» **ENTRIES PROVIDED**
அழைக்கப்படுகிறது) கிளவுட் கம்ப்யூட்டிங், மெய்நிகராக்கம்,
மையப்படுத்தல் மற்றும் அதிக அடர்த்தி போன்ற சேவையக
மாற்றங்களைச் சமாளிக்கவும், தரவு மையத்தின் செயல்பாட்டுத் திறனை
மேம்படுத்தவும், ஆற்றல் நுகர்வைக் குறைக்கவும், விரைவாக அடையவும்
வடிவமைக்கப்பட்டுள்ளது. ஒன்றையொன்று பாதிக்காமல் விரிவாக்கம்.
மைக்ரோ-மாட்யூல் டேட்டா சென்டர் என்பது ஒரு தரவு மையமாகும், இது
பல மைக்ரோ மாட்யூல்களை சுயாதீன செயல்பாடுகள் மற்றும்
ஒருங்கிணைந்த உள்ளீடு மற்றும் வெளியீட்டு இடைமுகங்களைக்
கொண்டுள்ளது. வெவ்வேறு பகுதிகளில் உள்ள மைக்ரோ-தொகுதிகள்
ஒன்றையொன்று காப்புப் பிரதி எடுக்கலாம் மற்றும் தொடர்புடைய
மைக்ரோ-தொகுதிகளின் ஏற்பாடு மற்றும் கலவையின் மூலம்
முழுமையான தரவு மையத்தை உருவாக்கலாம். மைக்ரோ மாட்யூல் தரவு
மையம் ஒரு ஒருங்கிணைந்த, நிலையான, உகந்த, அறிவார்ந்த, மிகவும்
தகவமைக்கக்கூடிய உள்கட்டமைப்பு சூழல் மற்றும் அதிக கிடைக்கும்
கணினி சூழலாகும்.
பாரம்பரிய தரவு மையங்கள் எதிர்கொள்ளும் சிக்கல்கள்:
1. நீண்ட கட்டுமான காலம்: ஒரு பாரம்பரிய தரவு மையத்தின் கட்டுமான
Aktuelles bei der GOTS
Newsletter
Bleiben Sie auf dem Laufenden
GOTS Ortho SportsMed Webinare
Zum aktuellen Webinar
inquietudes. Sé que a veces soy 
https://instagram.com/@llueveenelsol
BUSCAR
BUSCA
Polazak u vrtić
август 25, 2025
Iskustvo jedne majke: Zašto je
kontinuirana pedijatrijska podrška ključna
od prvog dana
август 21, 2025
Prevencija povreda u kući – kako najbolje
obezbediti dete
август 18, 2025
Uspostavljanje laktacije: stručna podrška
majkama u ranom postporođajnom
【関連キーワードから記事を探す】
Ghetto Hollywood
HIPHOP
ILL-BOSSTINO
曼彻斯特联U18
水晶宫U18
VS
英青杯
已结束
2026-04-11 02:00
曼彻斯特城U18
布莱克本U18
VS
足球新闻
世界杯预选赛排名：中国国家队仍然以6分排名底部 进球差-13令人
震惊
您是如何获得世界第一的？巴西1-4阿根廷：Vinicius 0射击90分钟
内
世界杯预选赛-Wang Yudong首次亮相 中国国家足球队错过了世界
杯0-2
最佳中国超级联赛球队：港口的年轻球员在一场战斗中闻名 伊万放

» **EXERCISE**
Would you copy out exactly the lines from the one holding "ஒருங்கிணைந்த உள்ளீடு மற்றும்" through the end of the entries above, both ends included?

» **TASK ANSWER**
ஒருங்கிணைந்த உள்ளீடு மற்றும் வெளியீட்டு இடைமுகங்களைக்
கொண்டுள்ளது. வெவ்வேறு பகுதிகளில் உள்ள மைக்ரோ-தொகுதிகள்
ஒன்றையொன்று காப்புப் பிரதி எடுக்கலாம் மற்றும் தொடர்புடைய
மைக்ரோ-தொகுதிகளின் ஏற்பாடு மற்றும் கலவையின் மூலம்
முழுமையான தரவு மையத்தை உருவாக்கலாம். மைக்ரோ மாட்யூல் தரவு
மையம் ஒரு ஒருங்கிணைந்த, நிலையான, உகந்த, அறிவார்ந்த, மிகவும்
தகவமைக்கக்கூடிய உள்கட்டமைப்பு சூழல் மற்றும் அதிக கிடைக்கும்
கணினி சூழலாகும்.
பாரம்பரிய தரவு மையங்கள் எதிர்கொள்ளும் சிக்கல்கள்:
1. நீண்ட கட்டுமான காலம்: ஒரு பாரம்பரிய தரவு மையத்தின் கட்டுமான
Aktuelles bei der GOTS
Newsletter
Bleiben Sie auf dem Laufenden
GOTS Ortho SportsMed Webinare
Zum aktuellen Webinar
inquietudes. Sé que a veces soy 
https://instagram.com/@llueveenelsol
BUSCAR
BUSCA
Polazak u vrtić
август 25, 2025
Iskustvo jedne majke: Zašto je
kontinuirana pedijatrijska podrška ključna
od prvog dana
август 21, 2025
Prevencija povreda u kući – kako najbolje
obezbediti dete
август 18, 2025
Uspostavljanje laktacije: stručna podrška
majkama u ranom postporođajnom
【関連キーワードから記事を探す】
Ghetto Hollywood
HIPHOP
ILL-BOSSTINO
曼彻斯特联U18
水晶宫U18
VS
英青杯
已结束
2026-04-11 02:00
曼彻斯特城U18
布莱克本U18
VS
足球新闻
世界杯预选赛排名：中国国家队仍然以6分排名底部 进球差-13令人
震惊
您是如何获得世界第一的？巴西1-4阿根廷：Vinicius 0射击90分钟
内
世界杯预选赛-Wang Yudong首次亮相 中国国家足球队错过了世界
杯0-2
最佳中国超级联赛球队：港口的年轻球员在一场战斗中闻名 伊万放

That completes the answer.